**Provided records**
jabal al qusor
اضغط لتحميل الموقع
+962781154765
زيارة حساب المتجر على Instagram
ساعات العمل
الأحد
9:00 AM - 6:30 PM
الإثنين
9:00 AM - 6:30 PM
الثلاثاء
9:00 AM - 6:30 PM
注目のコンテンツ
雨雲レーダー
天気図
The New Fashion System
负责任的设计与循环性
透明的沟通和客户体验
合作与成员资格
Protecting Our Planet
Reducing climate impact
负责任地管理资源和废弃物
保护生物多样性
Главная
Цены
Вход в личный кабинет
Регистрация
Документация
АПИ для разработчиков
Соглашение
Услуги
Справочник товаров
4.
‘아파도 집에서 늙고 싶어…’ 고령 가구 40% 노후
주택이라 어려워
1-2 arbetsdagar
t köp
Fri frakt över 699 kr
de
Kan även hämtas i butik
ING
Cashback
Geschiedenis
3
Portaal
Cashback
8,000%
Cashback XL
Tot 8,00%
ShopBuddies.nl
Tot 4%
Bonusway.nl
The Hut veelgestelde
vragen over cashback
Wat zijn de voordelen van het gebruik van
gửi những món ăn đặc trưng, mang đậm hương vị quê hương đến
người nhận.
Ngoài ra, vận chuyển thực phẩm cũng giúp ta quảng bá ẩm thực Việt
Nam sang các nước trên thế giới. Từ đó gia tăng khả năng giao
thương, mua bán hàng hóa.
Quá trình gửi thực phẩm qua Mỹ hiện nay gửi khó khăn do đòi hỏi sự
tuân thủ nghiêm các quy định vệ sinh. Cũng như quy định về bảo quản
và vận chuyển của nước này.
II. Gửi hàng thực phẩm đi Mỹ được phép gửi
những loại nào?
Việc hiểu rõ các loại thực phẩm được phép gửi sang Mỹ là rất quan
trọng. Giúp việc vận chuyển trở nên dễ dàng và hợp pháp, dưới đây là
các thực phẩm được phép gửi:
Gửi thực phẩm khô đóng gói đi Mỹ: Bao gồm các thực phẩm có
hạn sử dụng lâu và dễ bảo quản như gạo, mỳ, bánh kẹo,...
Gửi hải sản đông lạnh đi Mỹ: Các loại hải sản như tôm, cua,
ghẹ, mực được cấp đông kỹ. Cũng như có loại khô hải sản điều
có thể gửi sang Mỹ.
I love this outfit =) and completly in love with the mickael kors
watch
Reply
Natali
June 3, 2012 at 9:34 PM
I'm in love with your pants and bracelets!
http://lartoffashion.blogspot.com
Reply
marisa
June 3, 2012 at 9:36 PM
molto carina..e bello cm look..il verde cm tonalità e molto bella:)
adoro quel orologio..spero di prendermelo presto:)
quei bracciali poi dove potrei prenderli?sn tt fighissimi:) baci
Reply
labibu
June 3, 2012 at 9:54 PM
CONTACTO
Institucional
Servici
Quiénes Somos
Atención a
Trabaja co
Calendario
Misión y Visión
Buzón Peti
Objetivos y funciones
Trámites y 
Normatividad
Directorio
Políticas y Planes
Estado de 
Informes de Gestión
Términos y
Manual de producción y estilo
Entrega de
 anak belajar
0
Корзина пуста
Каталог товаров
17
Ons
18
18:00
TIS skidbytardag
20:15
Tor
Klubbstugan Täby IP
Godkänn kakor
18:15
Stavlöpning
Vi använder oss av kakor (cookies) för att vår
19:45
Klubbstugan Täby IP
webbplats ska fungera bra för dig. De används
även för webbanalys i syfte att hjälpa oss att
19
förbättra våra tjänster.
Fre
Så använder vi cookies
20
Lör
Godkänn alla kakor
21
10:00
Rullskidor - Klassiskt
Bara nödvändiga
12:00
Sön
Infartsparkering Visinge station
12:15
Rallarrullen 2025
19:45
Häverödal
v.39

**Problem statement**
Every record must be repeated precisely and in full.

**Task response**
jabal al qusor
اضغط لتحميل الموقع
+962781154765
زيارة حساب المتجر على Instagram
ساعات العمل
الأحد
9:00 AM - 6:30 PM
الإثنين
9:00 AM - 6:30 PM
الثلاثاء
9:00 AM - 6:30 PM
注目のコンテンツ
雨雲レーダー
天気図
The New Fashion System
负责任的设计与循环性
透明的沟通和客户体验
合作与成员资格
Protecting Our Planet
Reducing climate impact
负责任地管理资源和废弃物
保护生物多样性
Главная
Цены
Вход в личный кабинет
Регистрация
Документация
АПИ для разработчиков
Соглашение
Услуги
Справочник товаров
4.
‘아파도 집에서 늙고 싶어…’ 고령 가구 40% 노후
주택이라 어려워
1-2 arbetsdagar
t köp
Fri frakt över 699 kr
de
Kan även hämtas i butik
ING
Cashback
Geschiedenis
3
Portaal
Cashback
8,000%
Cashback XL
Tot 8,00%
ShopBuddies.nl
Tot 4%
Bonusway.nl
The Hut veelgestelde
vragen over cashback
Wat zijn de voordelen van het gebruik van
gửi những món ăn đặc trưng, mang đậm hương vị quê hương đến
người nhận.
Ngoài ra, vận chuyển thực phẩm cũng giúp ta quảng bá ẩm thực Việt
Nam sang các nước trên thế giới. Từ đó gia tăng khả năng giao
thương, mua bán hàng hóa.
Quá trình gửi thực phẩm qua Mỹ hiện nay gửi khó khăn do đòi hỏi sự
tuân thủ nghiêm các quy định vệ sinh. Cũng như quy định về bảo quản
và vận chuyển của nước này.
II. Gửi hàng thực phẩm đi Mỹ được phép gửi
những loại nào?
Việc hiểu rõ các loại thực phẩm được phép gửi sang Mỹ là rất quan
trọng. Giúp việc vận chuyển trở nên dễ dàng và hợp pháp, dưới đây là
các thực phẩm được phép gửi:
Gửi thực phẩm khô đóng gói đi Mỹ: Bao gồm các thực phẩm có
hạn sử dụng lâu và dễ bảo quản như gạo, mỳ, bánh kẹo,...
Gửi hải sản đông lạnh đi Mỹ: Các loại hải sản như tôm, cua,
ghẹ, mực được cấp đông kỹ. Cũng như có loại khô hải sản điều
có thể gửi sang Mỹ.
I love this outfit =) and completly in love with the mickael kors
watch
Reply
Natali
June 3, 2012 at 9:34 PM
I'm in love with your pants and bracelets!
http://lartoffashion.blogspot.com
Reply
marisa
June 3, 2012 at 9:36 PM
molto carina..e bello cm look..il verde cm tonalità e molto bella:)
adoro quel orologio..spero di prendermelo presto:)
quei bracciali poi dove potrei prenderli?sn tt fighissimi:) baci
Reply
labibu
June 3, 2012 at 9:54 PM
CONTACTO
Institucional
Servici
Quiénes Somos
Atención a
Trabaja co
Calendario
Misión y Visión
Buzón Peti
Objetivos y funciones
Trámites y 
Normatividad
Directorio
Políticas y Planes
Estado de 
Informes de Gestión
Términos y
Manual de producción y estilo
Entrega de
 anak belajar
0
Корзина пуста
Каталог товаров
17
Ons
18
18:00
TIS skidbytardag
20:15
Tor
Klubbstugan Täby IP
Godkänn kakor
18:15
Stavlöpning
Vi använder oss av kakor (cookies) för att vår
19:45
Klubbstugan Täby IP
webbplats ska fungera bra för dig. De används
även för webbanalys i syfte att hjälpa oss att
19
förbättra våra tjänster.
Fre
Så använder vi cookies
20
Lör
Godkänn alla kakor
21
10:00
Rullskidor - Klassiskt
Bara nödvändiga
12:00
Sön
Infartsparkering Visinge station
12:15
Rallarrullen 2025
19:45
Häverödal
v.39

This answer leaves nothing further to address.